Stored data:
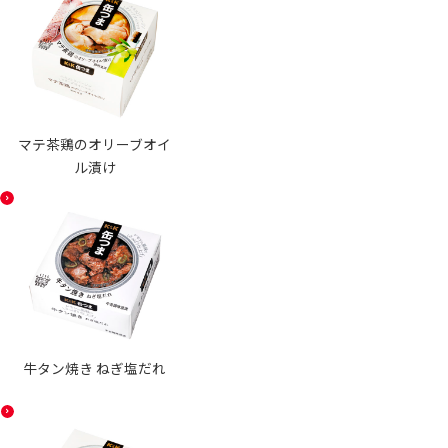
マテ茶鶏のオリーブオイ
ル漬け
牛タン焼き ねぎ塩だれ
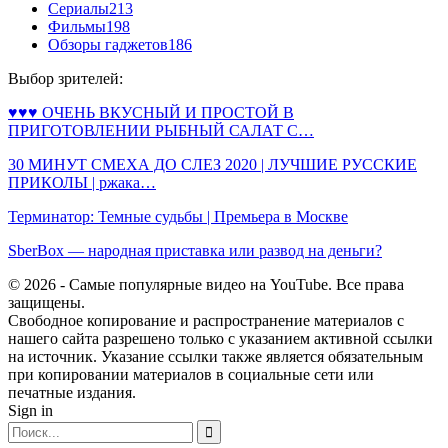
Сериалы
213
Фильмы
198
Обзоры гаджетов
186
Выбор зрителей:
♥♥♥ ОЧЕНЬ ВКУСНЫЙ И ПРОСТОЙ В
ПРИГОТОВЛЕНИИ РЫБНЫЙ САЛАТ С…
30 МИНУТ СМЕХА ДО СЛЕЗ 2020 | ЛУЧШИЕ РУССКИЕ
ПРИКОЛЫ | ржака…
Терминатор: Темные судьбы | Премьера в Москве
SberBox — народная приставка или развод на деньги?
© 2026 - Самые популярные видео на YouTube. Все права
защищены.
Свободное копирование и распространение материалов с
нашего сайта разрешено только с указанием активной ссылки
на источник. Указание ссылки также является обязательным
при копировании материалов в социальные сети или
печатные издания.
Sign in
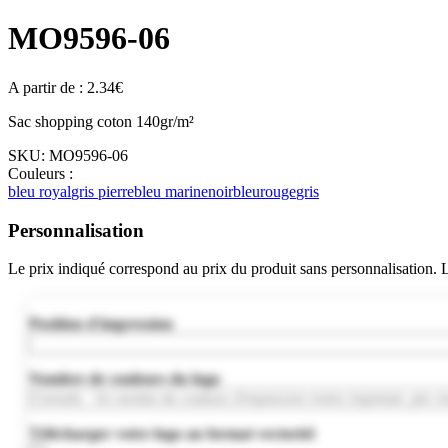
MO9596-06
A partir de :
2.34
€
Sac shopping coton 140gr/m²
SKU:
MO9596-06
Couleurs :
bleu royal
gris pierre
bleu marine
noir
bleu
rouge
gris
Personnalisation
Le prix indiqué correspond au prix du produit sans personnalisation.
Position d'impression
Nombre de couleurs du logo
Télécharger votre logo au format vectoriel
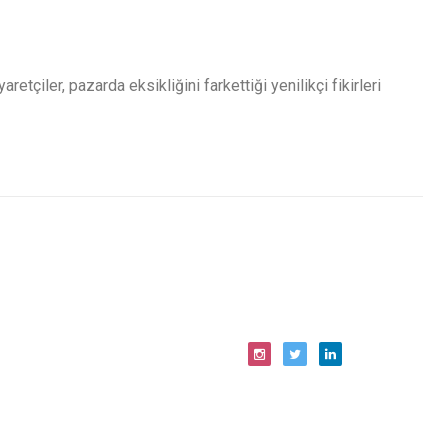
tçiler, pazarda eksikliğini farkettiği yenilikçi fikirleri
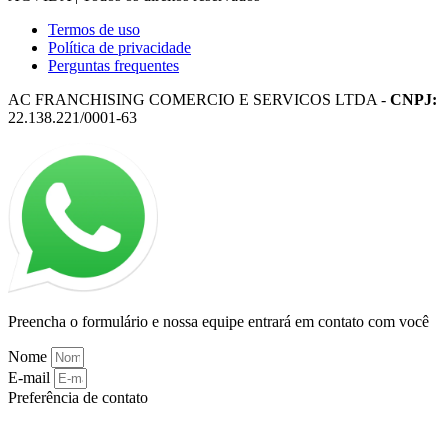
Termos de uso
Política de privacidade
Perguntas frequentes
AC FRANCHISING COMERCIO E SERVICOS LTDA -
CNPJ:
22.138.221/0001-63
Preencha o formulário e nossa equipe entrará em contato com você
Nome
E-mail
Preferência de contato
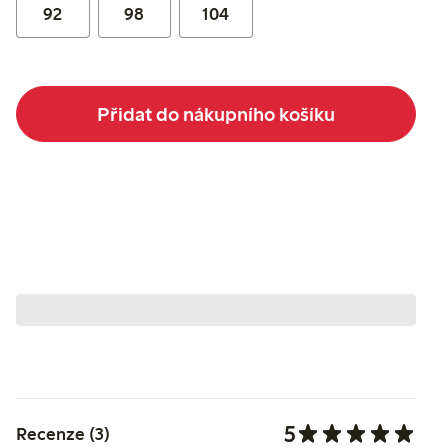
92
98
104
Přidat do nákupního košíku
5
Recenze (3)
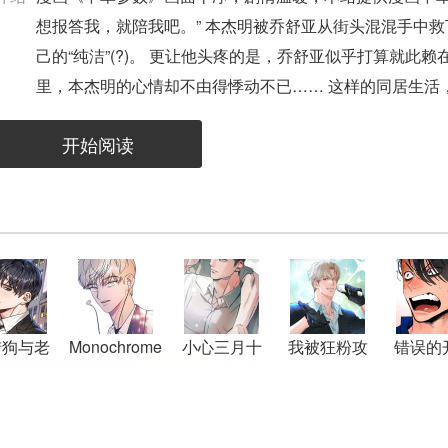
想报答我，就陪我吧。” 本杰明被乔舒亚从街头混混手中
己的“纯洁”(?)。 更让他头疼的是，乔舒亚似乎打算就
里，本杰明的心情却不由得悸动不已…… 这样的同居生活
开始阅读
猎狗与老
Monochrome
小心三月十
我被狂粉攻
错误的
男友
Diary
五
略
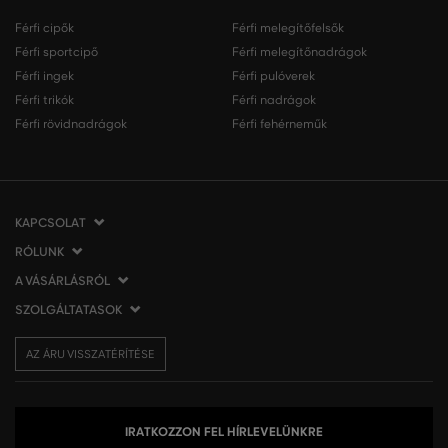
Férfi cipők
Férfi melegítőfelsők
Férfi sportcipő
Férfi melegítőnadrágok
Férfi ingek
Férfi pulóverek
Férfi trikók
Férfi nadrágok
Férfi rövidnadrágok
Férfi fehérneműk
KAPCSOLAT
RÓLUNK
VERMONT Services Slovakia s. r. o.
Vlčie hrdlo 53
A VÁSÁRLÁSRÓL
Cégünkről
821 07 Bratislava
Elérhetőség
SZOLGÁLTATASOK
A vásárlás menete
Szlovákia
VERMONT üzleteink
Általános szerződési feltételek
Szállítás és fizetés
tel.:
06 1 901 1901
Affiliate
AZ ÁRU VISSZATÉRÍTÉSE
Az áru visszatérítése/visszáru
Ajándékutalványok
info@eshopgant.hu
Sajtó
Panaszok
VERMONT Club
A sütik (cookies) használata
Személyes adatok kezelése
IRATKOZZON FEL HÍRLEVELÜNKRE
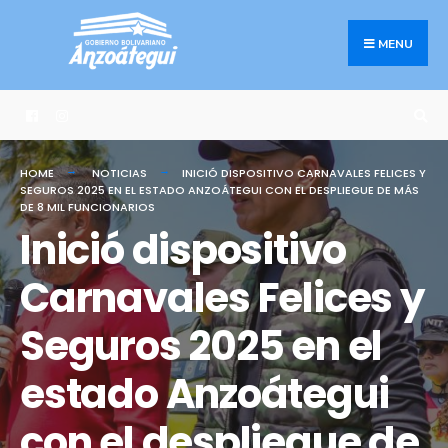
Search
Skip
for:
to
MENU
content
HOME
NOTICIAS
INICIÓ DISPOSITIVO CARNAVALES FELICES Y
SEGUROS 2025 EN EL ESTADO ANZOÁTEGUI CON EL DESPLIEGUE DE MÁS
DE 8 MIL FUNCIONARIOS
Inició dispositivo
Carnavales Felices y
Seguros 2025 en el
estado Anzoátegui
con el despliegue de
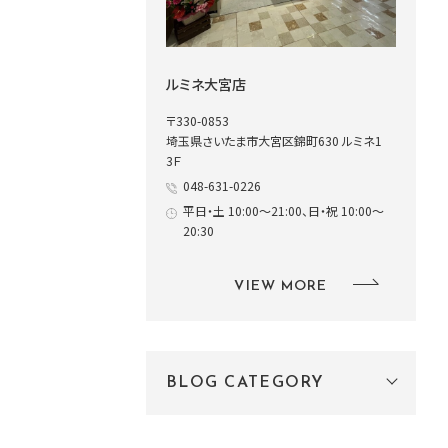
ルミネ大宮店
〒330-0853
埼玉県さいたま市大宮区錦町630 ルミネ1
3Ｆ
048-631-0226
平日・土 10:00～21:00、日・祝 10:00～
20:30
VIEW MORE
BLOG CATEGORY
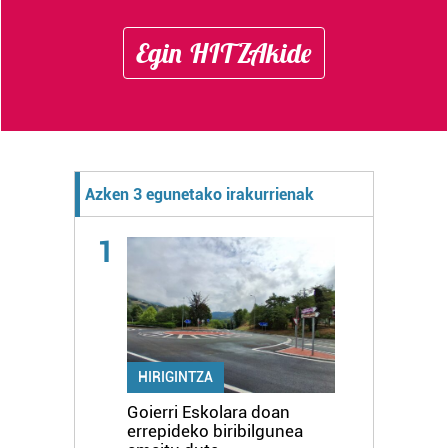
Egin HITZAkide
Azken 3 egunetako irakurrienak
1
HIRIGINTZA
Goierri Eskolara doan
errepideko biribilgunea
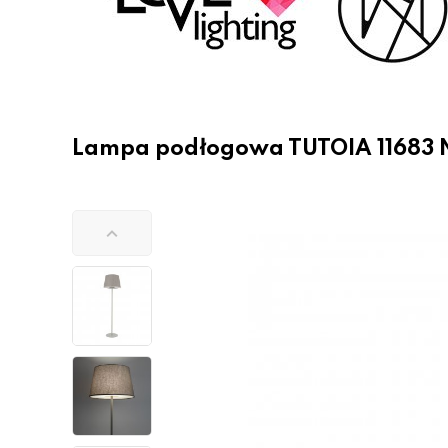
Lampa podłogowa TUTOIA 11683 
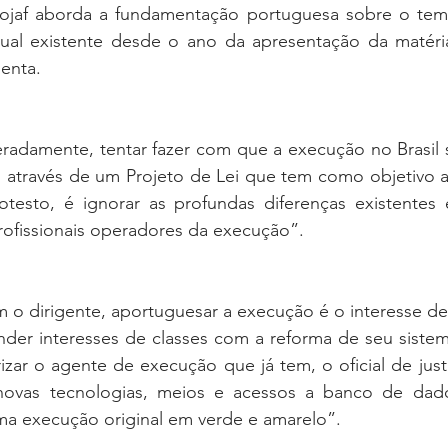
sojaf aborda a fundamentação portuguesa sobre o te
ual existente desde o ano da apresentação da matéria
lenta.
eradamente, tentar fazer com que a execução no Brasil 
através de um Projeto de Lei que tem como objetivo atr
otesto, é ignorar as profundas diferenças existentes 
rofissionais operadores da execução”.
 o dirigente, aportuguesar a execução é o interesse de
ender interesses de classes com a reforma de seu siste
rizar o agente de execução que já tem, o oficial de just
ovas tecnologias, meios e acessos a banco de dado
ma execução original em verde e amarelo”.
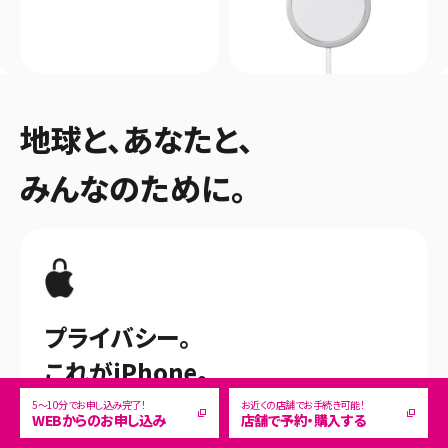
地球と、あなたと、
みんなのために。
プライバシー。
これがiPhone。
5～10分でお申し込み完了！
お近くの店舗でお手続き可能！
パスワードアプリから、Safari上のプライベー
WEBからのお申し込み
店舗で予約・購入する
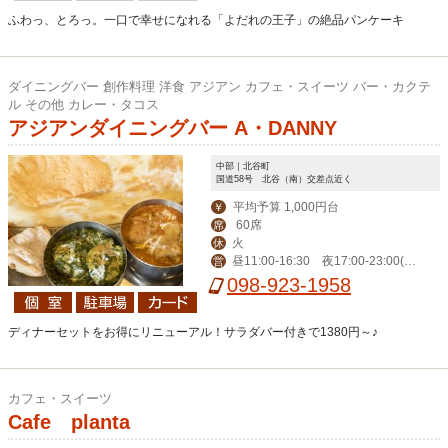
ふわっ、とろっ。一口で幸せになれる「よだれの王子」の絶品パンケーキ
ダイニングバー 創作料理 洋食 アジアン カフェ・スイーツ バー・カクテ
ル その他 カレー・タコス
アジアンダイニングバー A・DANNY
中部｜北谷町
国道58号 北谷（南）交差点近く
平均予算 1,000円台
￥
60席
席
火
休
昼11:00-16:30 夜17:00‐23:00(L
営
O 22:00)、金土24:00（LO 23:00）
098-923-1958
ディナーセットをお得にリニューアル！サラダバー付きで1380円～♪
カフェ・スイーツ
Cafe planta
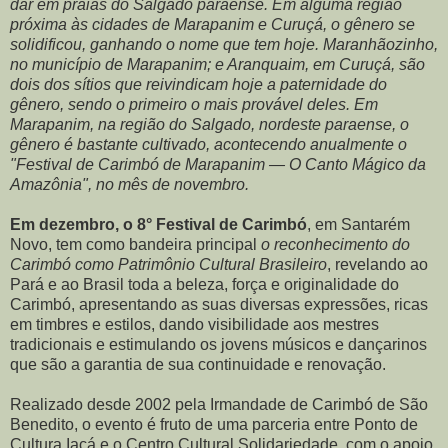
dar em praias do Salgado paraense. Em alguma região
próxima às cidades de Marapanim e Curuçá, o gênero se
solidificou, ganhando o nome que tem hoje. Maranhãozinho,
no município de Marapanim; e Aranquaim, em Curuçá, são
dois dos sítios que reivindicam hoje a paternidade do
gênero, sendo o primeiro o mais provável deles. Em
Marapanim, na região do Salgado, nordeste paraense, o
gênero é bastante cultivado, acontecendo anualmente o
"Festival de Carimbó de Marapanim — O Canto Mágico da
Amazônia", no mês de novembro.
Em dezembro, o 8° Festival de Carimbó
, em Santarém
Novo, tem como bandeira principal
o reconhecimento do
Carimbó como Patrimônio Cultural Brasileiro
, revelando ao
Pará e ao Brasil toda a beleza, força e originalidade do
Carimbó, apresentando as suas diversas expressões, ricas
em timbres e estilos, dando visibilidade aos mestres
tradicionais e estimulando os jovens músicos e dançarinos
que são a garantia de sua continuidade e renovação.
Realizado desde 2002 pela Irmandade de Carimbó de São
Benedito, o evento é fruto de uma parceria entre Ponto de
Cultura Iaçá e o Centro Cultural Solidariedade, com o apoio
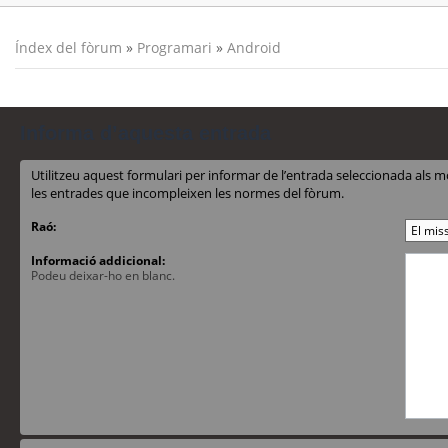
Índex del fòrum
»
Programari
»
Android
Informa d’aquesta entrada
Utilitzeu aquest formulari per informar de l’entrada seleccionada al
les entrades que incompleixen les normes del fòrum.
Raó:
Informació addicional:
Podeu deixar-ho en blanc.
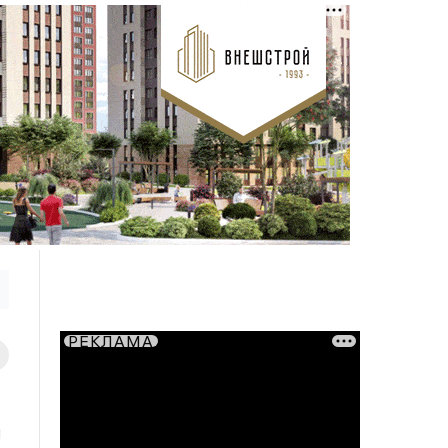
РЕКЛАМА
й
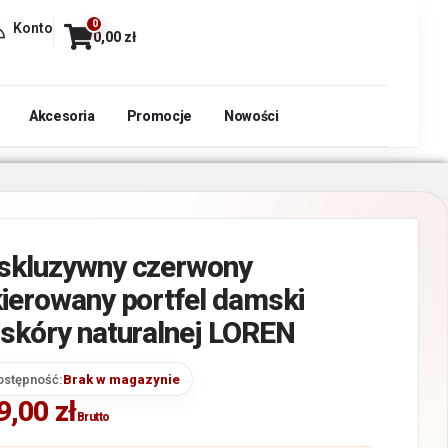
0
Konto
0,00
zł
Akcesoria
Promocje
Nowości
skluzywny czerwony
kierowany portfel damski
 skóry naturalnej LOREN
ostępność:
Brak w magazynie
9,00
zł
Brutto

What you have to do: Find the lines above with the word "ссылки". Copy them out.

Response to the exercise:
нашего сайта разрешено только с указанием активной ссылки
на источник. Указание ссылки также является обязательным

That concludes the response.